By Nat Hentoff
Nat Hentoff
I have been reporting for years on the kinds of executions that led Justice Harry Blackmun to declare in a Feb.22, 1994, dissent (Callins v. Collins) that he would no longer vote for the death penalty:
“The problem is that the inevitability of factual, legal and moral error gives us a system that we know must wrongly kill some defendants, a system that fails to deliver the fair, consistent and reliable sentences of death required by the Constitution.”
And Justice William Brennan told me more than once: “I can’t believe that the leader of the free world is going to keep on executing people. I still believe that eventually we become more civilized. It would be horrible if we didn’t.”

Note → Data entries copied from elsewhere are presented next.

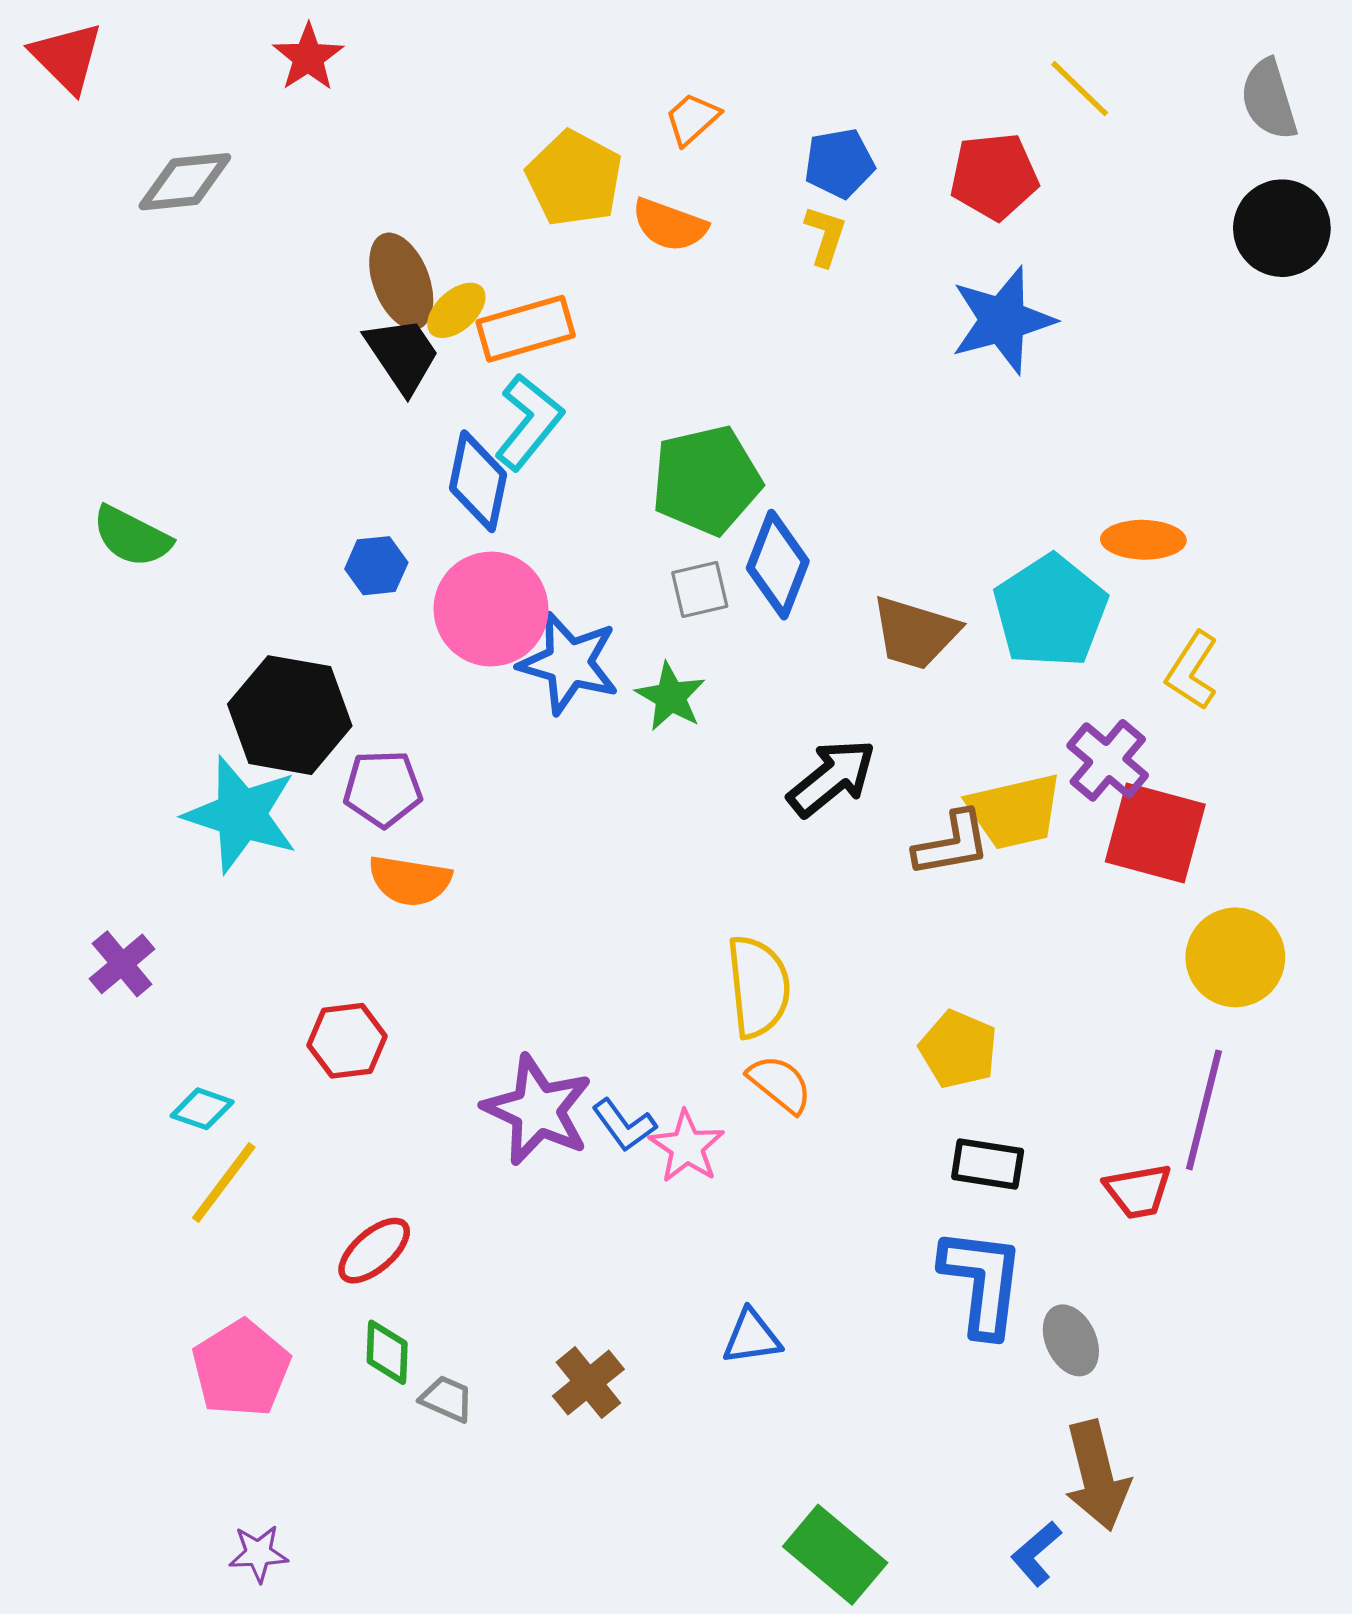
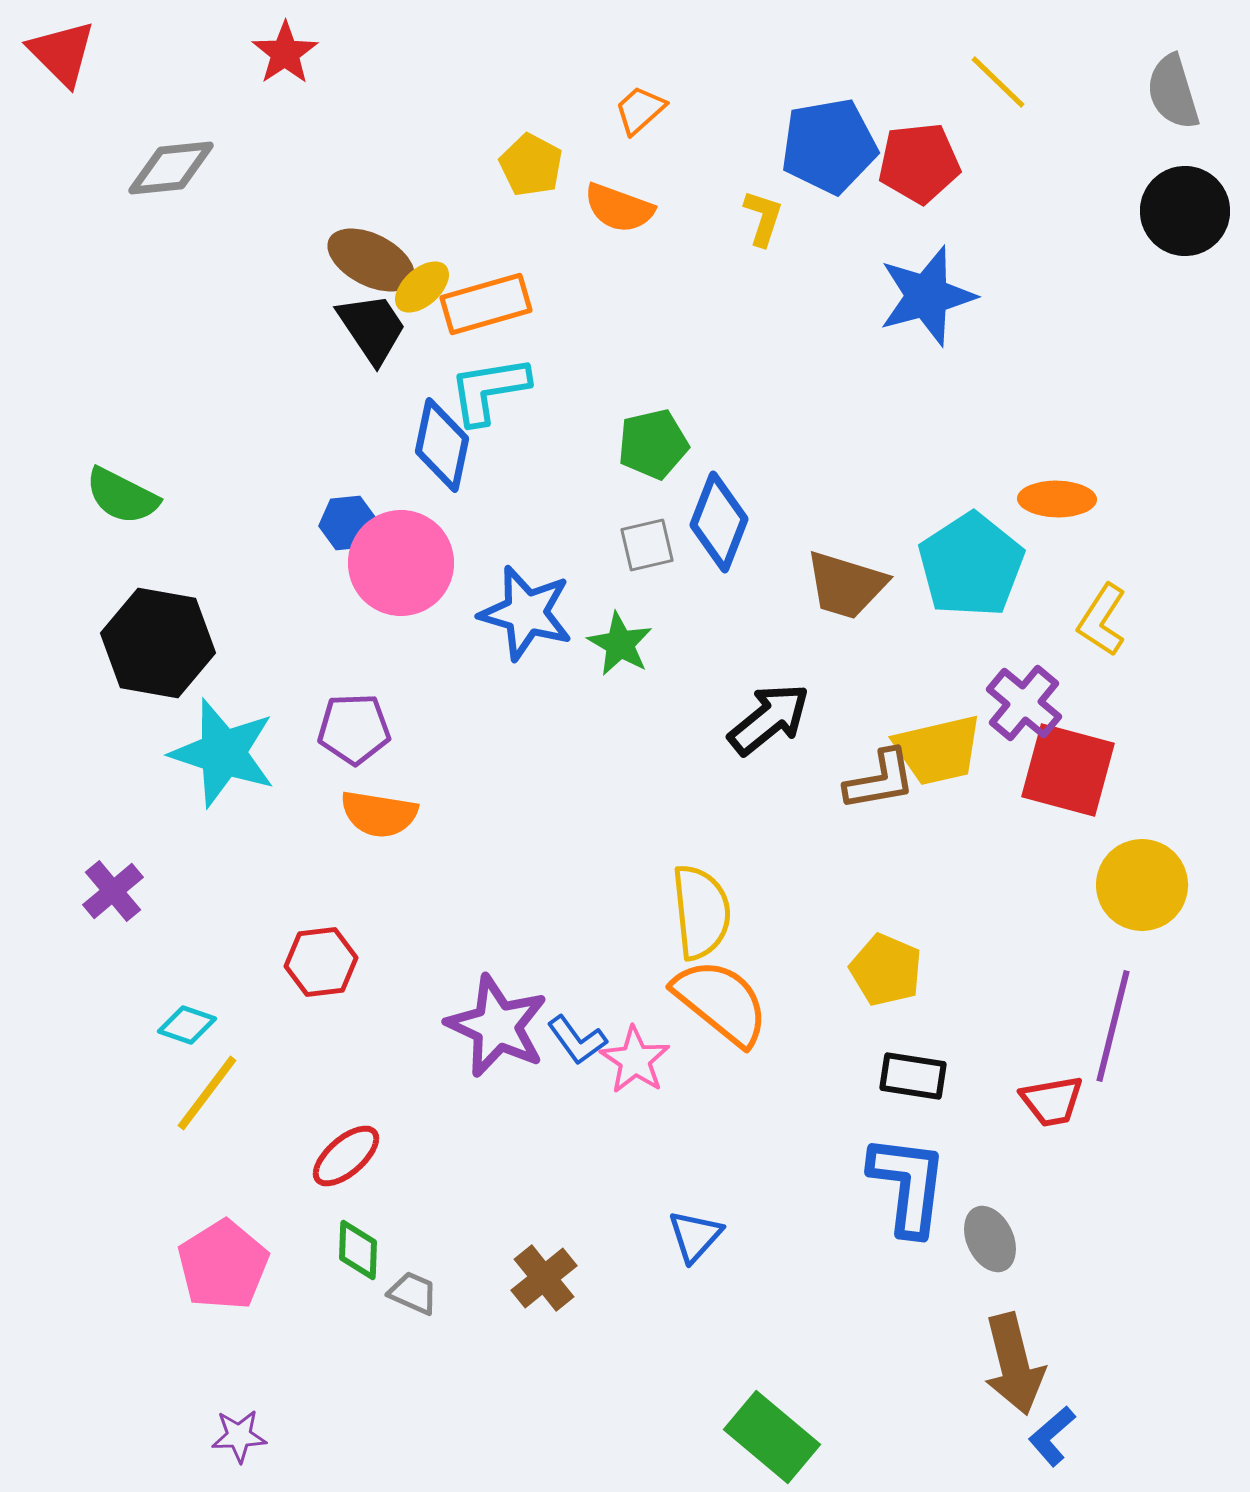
blue pentagon: (839, 163) -> (829, 146), moved, size x1.5
yellow pentagon: (574, 178) -> (531, 165), size x0.7
brown ellipse: (401, 281) -> (371, 260), turned -42
cyan L-shape: (529, 422) -> (489, 390), turned -138
green pentagon: (706, 480) -> (653, 444), size x0.7
pink circle: (491, 609) -> (401, 563), moved
black hexagon: (290, 715) -> (158, 643), moved
orange semicircle: (780, 1084) -> (721, 1002), size x1.6
blue triangle: (752, 1337) -> (695, 1236), turned -40
blue L-shape: (1036, 1554) -> (1052, 1436), moved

In addition to the increasing revelations that some prisoners on death row are innocent, there is the increasing shock — and I mean “shock” — of how some states carry out executions with the approval of the courts, including our highest court.
I knew Justice Brennan well, and I have no doubt how he would react to this July 24 press release from the always-carefully documented Washington, D.C.-based Constitution Project:
“Yesterday, Joseph R. Wood III was pronounced dead after a nearly two-hour long execution by the state of Arizona. Media witnesses, some of whom have observed previous executions, reported that Wood gasped for air more than 600 times during the execution.
“The process was so prolonged that Wood’s attorneys filed for a stay of execution in the midst of it, which was then rendered moot once Wood was pronounced dead” (“Transparency Needed Before Executions Continue,” The Constitution Project, July 24).
I asked if Wood’s 600 gasps was a typo and was assured it was not.
Quoted in the release is the former governor of Texas, Mark White, co-chair of The Constitution Project’s Death Penalty Committee:
“This was the fourth reported botched execution of the year. And in each one of these cases, the government has concealed vital information concerning the source, safety, and efficacy of the drugs to be used in the execution, refused to reveal information concerning the training and skill of the personnel involved in carrying out the execution, while also using drugs never before used to kill humans. Meanwhile, the courts continue to look the other way.”
Keep in mind: “Using drugs never before used to kill humans.”